A resposta do organismo à toxicidade dos produtos depende se a pessoa está bem alimentada, se está bem de saúde, se não teve algum problema de saúde anterior que pode ser agravado com o produto químico, então não dá para prever quantos vão ficar doentes, que doenças vão aparecer. Mas é um risco muito grande, é um crime o que foi feito com essas pessoas – não terem sido orientadas, não ter uma prontidão imediata do governo, ficar com essas besteiras de achar que é agressão de outro país, isso é um absurdo, acredito que isso vai acontecer em outras situações por conta desse desmonte da organização social.

JP – Tem um plano de contingência nacional que não foi acionado…

Arline Arcuri – O grupo foi totalmente desmantelado. Está tudo no papel, mas o grupo que efetivamente tem conhecimento daquilo foi desmontado.

JP – O ICMbio foi desmantelado.

Arline Arcuri – Ibama desmantelado, nós passamos por uma situação muito ruim.

 

JP – Em uma situação ideal, o que o governo deveria ter feito com esses voluntários?

Foto Teresa Maia

Arline Arcuri – Se no primeiro momento tivesse um trabalho para identificar de onde vem as manchas, tentar eliminar boa parte delas ainda antes de chegar à praia, mesmo que não evitasse totalmente, poderia ter diminuído muito a quantidade que chegou. Quando vai chamar voluntários, tem que ter treinamento mínimo, eles têm que estar equipados com EPIs apropriados. Quando se vê imagens de acidentes semelhantes em países do primeiro-mundo, o pessoal parece um astronauta fazendo limpeza na praia, com o corpo inteiro protegido.

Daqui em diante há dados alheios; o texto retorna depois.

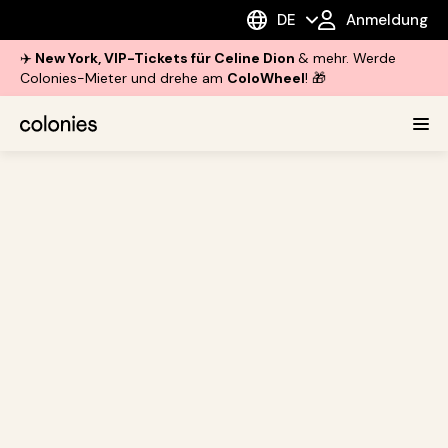
DE
Anmeldung
✈️
New York, VIP-Tickets für Celine Dion
& mehr. Werde
Colonies-Mieter und drehe am
ColoWheel
! 🎁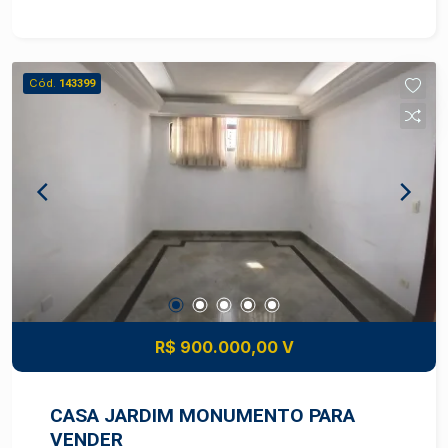
m² - Construção: 283 m² - Ampla sala para 2
ambientes com armários embutidos - 4
dormitórios com armários, sendo 2 suítes -
Cód.
143399
Escritório - Área de luz - Cozinha com armários
planejados - Lavanderia - Churrasqueira - Piscina
- Edícula estilo sobrado - 2 vagas de garagem
Versátil com vocação comercial, sujeito à
aprovação dos órgãos competentes ? ótima
oportunidade para consultórios, escritórios ou
negócio próprio Excelente localização residencial
e comercial, ideal para quem busca praticidade,
conforto e potencial de investimento Construa
seu futuro com quem é agente de
desenvolvimento do mercado imobiliário de
R$ 900.000,00 V
Piracicaba. Agende sua visita.
CASA JARDIM MONUMENTO PARA
VENDER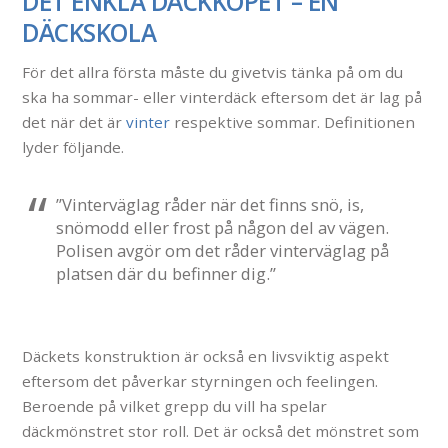
DET ENKLA DÄCKKÖPET – EN
DÄCKSKOLA
För det allra första måste du givetvis tänka på om du
ska ha sommar- eller vinterdäck eftersom det är lag på
det när det är
vinter
respektive sommar. Definitionen
lyder följande.
”Vinterväglag råder när det finns snö, is,
snömodd eller frost på någon del av vägen.
Polisen avgör om det råder vinterväglag på
platsen där du befinner dig.”
Däckets konstruktion är också en livsviktig aspekt
eftersom det påverkar styrningen och feelingen.
Beroende på vilket grepp du vill ha spelar
däckmönstret stor roll. Det är också det mönstret som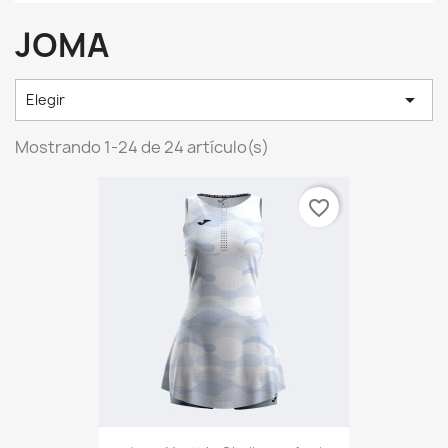
JOMA

Elegir
Mostrando 1-24 de 24 artículo(s)
favorite_border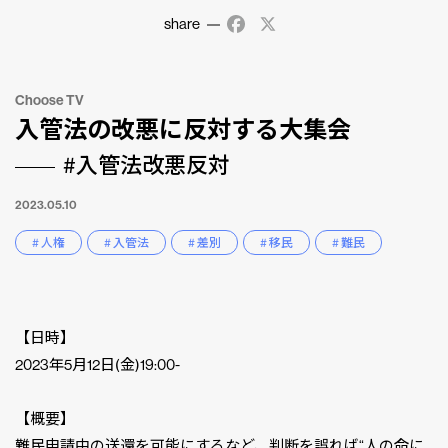
share
Facebook
X
Choose TV
入管法の改悪に反対する大集会
#入管法改悪反対
2023.05.10
# 人権
# 入管法
# 差別
# 移民
# 難民
【日時】
2023年5月12日(金)19:00-
【概要】
難民申請中の送還を可能にするなど、判断を誤れば“人の命に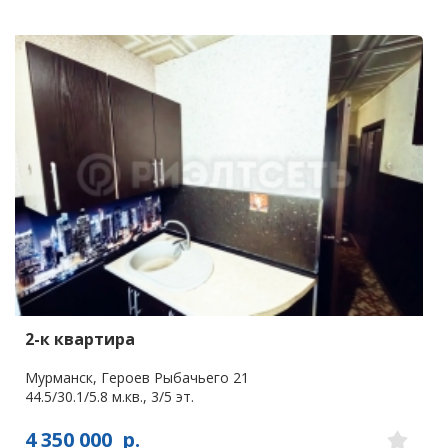
2-к квартира
Мурманск, Героев Рыбачьего 21
44.5/30.1/5.8 м.кв., 3/5 эт.
4 350 000
р.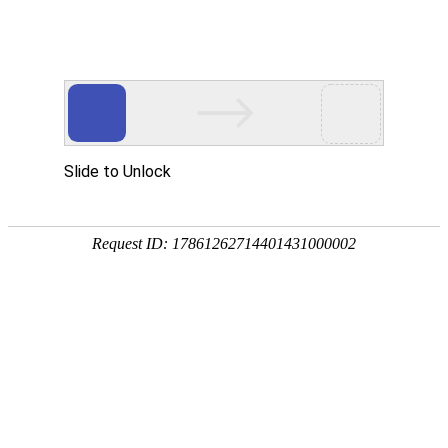
东湾驴肉
东湾驴肉
2020-10-23
靖远金玉康达食品工业有限公司是一家专注于驴肉制品加工的企
业，自2012年成立以来，始终秉持“打造绿色生态品牌，让百姓
享用安全放心熟食”的发展理念。公司通过秸秆养畜等生态养殖
方式，致力于提供天然、健康的放心食品。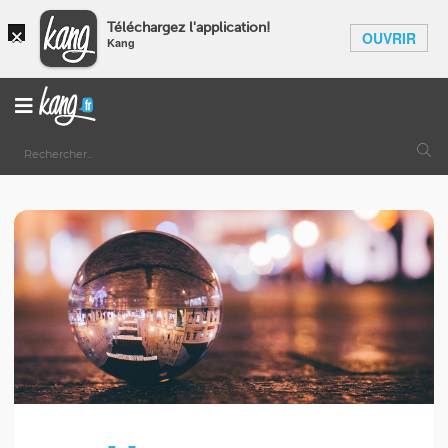
×
Téléchargez l'application!
OUVRIR
Kang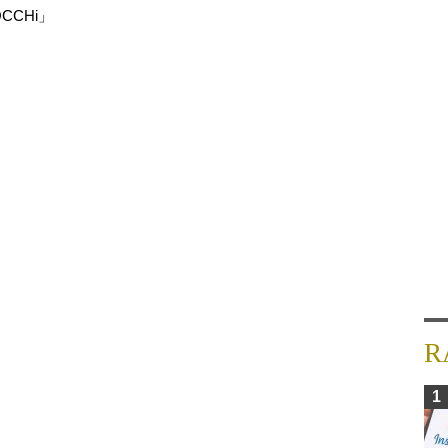
CHi」
R
1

Aqui às vezes nem luva têm, tinha de treinar, equipar, mostrar qual é o risco, de maneira que a limpeza fosse feita sem comprometer a saúde das pessoas.

JP – Contaminou o mar, o solo e as pessoas.

Arline Arcuri – E ainda falar que o mar está limpo só porque algumas praias já foram limpas, não dá para dizer isso sem fazer uma análise química da água, porque tem muito produto derivado de petróleo, que embora seja pouco solúvel em água, não é insolúvel totalmente, então ele pode estar contendo ainda uma boa quantidade de produtos tóxicos dissolvidos na água do mar.